* Exercise instructions: Go to the line holding "在幾年後 網站 跟 Blog 都會消失？" in the entries below and write out exactly every line down to and including the line holding "Facebook 有什麼差別？以前也是有人在".

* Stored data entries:
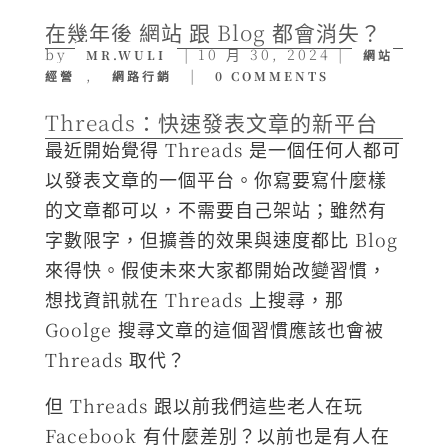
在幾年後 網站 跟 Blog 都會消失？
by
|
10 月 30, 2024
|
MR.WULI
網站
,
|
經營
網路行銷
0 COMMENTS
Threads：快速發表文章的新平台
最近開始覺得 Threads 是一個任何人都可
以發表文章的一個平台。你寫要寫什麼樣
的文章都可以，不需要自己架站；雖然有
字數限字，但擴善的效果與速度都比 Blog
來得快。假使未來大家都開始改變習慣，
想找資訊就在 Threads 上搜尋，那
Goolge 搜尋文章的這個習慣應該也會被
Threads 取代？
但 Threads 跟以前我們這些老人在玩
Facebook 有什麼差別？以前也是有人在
---
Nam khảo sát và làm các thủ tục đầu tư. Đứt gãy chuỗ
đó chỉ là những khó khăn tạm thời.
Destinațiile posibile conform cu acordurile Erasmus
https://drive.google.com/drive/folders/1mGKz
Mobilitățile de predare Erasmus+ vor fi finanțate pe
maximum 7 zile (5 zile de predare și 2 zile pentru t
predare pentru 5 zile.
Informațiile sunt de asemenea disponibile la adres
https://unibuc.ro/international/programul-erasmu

* Result of the task:
在幾年後 網站 跟 Blog 都會消失？
by
|
10 月 30, 2024
|
MR.WULI
網站
,
|
經營
網路行銷
0 COMMENTS
Threads：快速發表文章的新平台
最近開始覺得 Threads 是一個任何人都可
以發表文章的一個平台。你寫要寫什麼樣
的文章都可以，不需要自己架站；雖然有
字數限字，但擴善的效果與速度都比 Blog
來得快。假使未來大家都開始改變習慣，
想找資訊就在 Threads 上搜尋，那
Goolge 搜尋文章的這個習慣應該也會被
Threads 取代？
但 Threads 跟以前我們這些老人在玩
Facebook 有什麼差別？以前也是有人在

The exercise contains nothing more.